First, I'm going to label some points just to make my explanation easier. Label the point on each disc furthest from the other disc $A$ and $B$, and label the points midway on the straight sections of the band $C$ and $D$ (it doesn't really matter what way round this is done for either by the symmetry of the problem). See my (badly drawn) diagram here.

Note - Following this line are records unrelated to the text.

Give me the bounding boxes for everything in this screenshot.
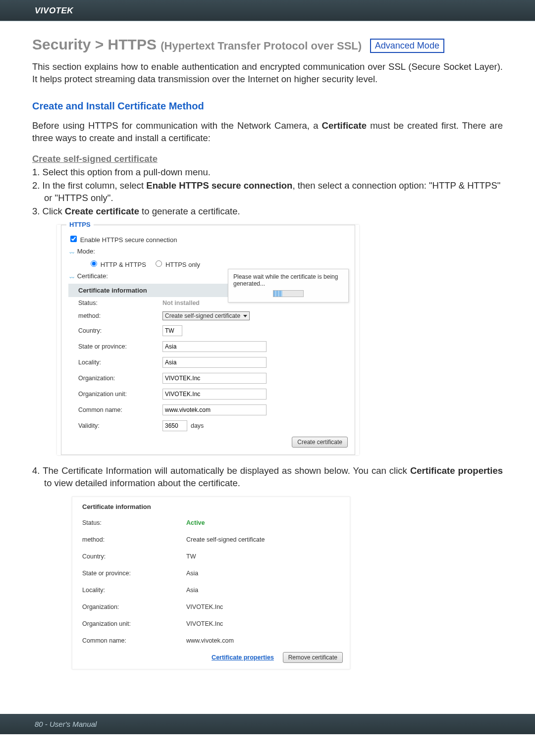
footer-text: 80 - User's Manual <box>35 720 97 728</box>
tooltip-text: Please wait while the certificate is bei… <box>233 273 343 287</box>
create-certificate-button[interactable]: Create certificate <box>292 437 348 448</box>
mode-http-https-label: HTTP & HTTPS <box>101 261 146 268</box>
table-row: Locality: <box>78 354 348 370</box>
certificate-intro: Before using HTTPS for communication wit… <box>32 120 503 145</box>
locality-input[interactable] <box>162 357 267 368</box>
table-row: method: Create self-signed certificate <box>78 309 348 323</box>
table-row: State or province:Asia <box>72 565 350 582</box>
mode-https-only-radio[interactable] <box>156 260 162 267</box>
page-header: VIVOTEK <box>0 0 535 21</box>
status-value: Not installed <box>162 300 200 306</box>
validity-input[interactable] <box>162 420 187 431</box>
country-input[interactable] <box>162 325 182 336</box>
certificate-label: Certificate: <box>77 272 108 280</box>
remove-certificate-button[interactable]: Remove certificate <box>283 652 343 663</box>
table-row: Validity: days <box>78 418 348 434</box>
cert-info-result-panel: Certificate information Status:Active me… <box>72 497 350 669</box>
https-fieldset: HTTPS Enable HTTPS secure connection ⌄⌄ … <box>61 225 355 455</box>
intro-paragraph: This section explains how to enable auth… <box>32 61 503 86</box>
page-content: Security > HTTPS (Hypertext Transfer Pro… <box>0 36 535 699</box>
table-row: Country: <box>78 323 348 339</box>
page-title: Security > HTTPS (Hypertext Transfer Pro… <box>32 36 503 53</box>
title-sub: (Hypertext Transfer Protocol over SSL) <box>160 40 362 52</box>
method-select[interactable]: Create self-signed certificate <box>162 311 250 320</box>
validity-unit: days <box>191 422 204 429</box>
page-footer: 80 - User's Manual <box>0 714 535 734</box>
https-legend: HTTPS <box>66 221 94 228</box>
brand-label: VIVOTEK <box>35 6 73 15</box>
table-row: Organization unit:VIVOTEK.Inc <box>72 615 350 632</box>
enable-row: Enable HTTPS secure connection <box>68 234 348 244</box>
cert-info-result-header: Certificate information <box>72 497 350 514</box>
chevron-down-icon: ⌄⌄ <box>68 273 75 280</box>
step-4: 4. The Certificate Information will auto… <box>32 465 503 490</box>
organization-unit-input[interactable] <box>162 389 267 400</box>
enable-https-checkbox[interactable] <box>70 236 77 242</box>
advanced-mode-badge: Advanced Mode <box>370 39 444 53</box>
step-3: 3. Click Create certificate to generate … <box>32 205 503 218</box>
mode-http-https-radio[interactable] <box>91 260 97 267</box>
certificate-properties-link[interactable]: Certificate properties <box>212 654 274 661</box>
title-main: Security > HTTPS <box>32 36 160 52</box>
table-row: Locality:Asia <box>72 582 350 599</box>
header-separator <box>0 21 535 21</box>
https-settings-panel: HTTPS Enable HTTPS secure connection ⌄⌄ … <box>57 225 359 455</box>
step-2: 2. In the first column, select Enable HT… <box>32 180 503 204</box>
table-row: Organization unit: <box>78 386 348 402</box>
mode-options: HTTP & HTTPS HTTPS only <box>88 259 348 268</box>
table-row: Organization:VIVOTEK.Inc <box>72 599 350 615</box>
mode-label: Mode: <box>77 248 95 255</box>
common-name-input[interactable] <box>162 404 267 415</box>
table-row: Status:Active <box>72 514 350 531</box>
self-signed-heading: Create self-signed certificate <box>32 153 503 164</box>
status-active: Active <box>186 519 205 526</box>
cert-info-table: Status: Not installed method: Create sel… <box>78 297 348 448</box>
mode-row: ⌄⌄ Mode: <box>68 248 348 255</box>
section-heading: Create and Install Certificate Method <box>32 101 503 112</box>
table-row: State or province: <box>78 339 348 354</box>
mode-https-only-label: HTTPS only <box>165 261 200 268</box>
table-row: Country:TW <box>72 548 350 565</box>
table-row: method:Create self-signed certificate <box>72 531 350 548</box>
table-row: Common name: <box>78 402 348 418</box>
step-1: 1. Select this option from a pull-down m… <box>32 166 503 179</box>
organization-input[interactable] <box>162 373 267 384</box>
table-row: Organization: <box>78 370 348 386</box>
progress-bar <box>273 290 304 297</box>
enable-https-label: Enable HTTPS secure connection <box>80 236 177 244</box>
generating-tooltip: Please wait while the certificate is bei… <box>228 269 349 302</box>
chevron-down-icon: ⌄⌄ <box>68 249 75 255</box>
table-row: Common name:www.vivotek.com <box>72 632 350 649</box>
state-input[interactable] <box>162 341 267 352</box>
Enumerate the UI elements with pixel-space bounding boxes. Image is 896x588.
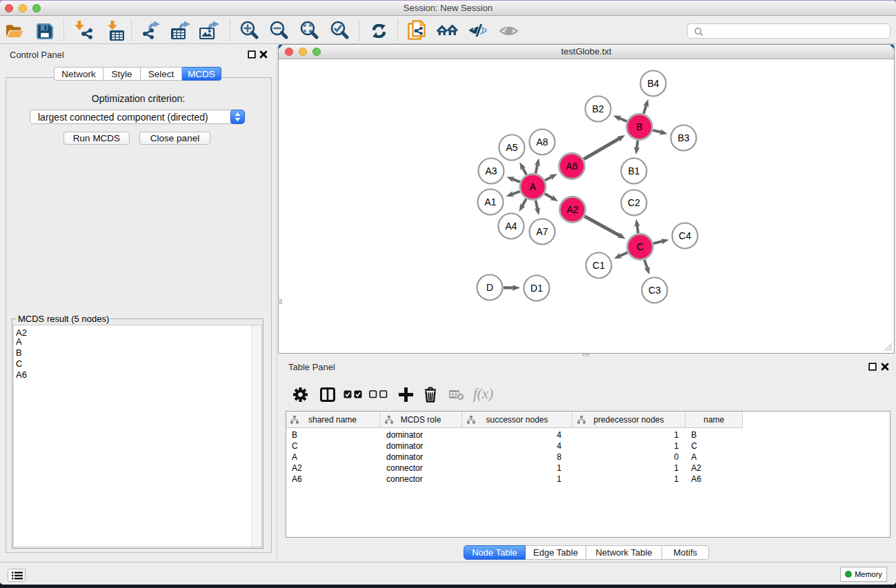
svg-text:A: A xyxy=(530,181,537,192)
svg-text:B3: B3 xyxy=(677,132,689,143)
svg-text:A3: A3 xyxy=(485,165,497,176)
svg-text:D1: D1 xyxy=(530,283,543,294)
svg-text:A2: A2 xyxy=(566,204,578,215)
svg-text:B2: B2 xyxy=(592,103,604,114)
svg-text:C4: C4 xyxy=(679,230,691,241)
svg-text:C: C xyxy=(637,241,644,252)
svg-text:B4: B4 xyxy=(647,78,659,89)
svg-text:A6: A6 xyxy=(566,161,577,172)
svg-text:A8: A8 xyxy=(536,136,548,148)
svg-text:D: D xyxy=(486,282,493,293)
svg-text:C1: C1 xyxy=(593,260,605,271)
svg-text:B1: B1 xyxy=(628,165,639,176)
svg-text:C3: C3 xyxy=(648,285,661,296)
svg-text:A7: A7 xyxy=(536,226,548,237)
svg-text:A5: A5 xyxy=(506,142,517,153)
svg-text:A4: A4 xyxy=(505,221,517,232)
svg-text:C2: C2 xyxy=(628,197,640,208)
svg-text:A1: A1 xyxy=(484,196,496,207)
svg-text:B: B xyxy=(636,121,642,132)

Now, by the symmetry of the problem, we can consider the "top" part of the band $ACB$ and the "bottom" part of the band $ADB$ separately. Each part has natural length $l=\pi r$ and extension $x=6r$. Using the normal Hooke's law formula with modulus $\lambda = \pi mg/12$, the tension in the top part is given by $$T=\frac{\lambda x}{l}=\frac{(\pi mg/12)(6r)}{\pi r}=\frac{1}{2}mg.$$ The tension in the bottom part is also given by $T$ by symmetry, so the total tension acting on one of the discs is simply $2T=mg$. Hopefully that should give you an idea how to do part (i).

The initial total elastic potential energy in the band is easier to calculate and we don't need to split the band anymore. Using the normal formula with $x=12r$ and $l=2\pi r$, we get $$E_{\text{P}}=\frac{\lambda x^2}{2l}=\frac{(\pi mg/12) (12r)^2}{2(2 \pi r)}=3mgr.$$ Perhaps, you can now calculate the elastic potential energy at the point just before the two discs collide and subsequently do part (ii).

For a particle held between two springs, you can just work out the tension in each spring separately and then, if the particle is in equilibrium, the resultant tension must vanish. I'm not really sure what else I can say without looking at a specific problem.

I hope this is helpful and I haven't confused you too much.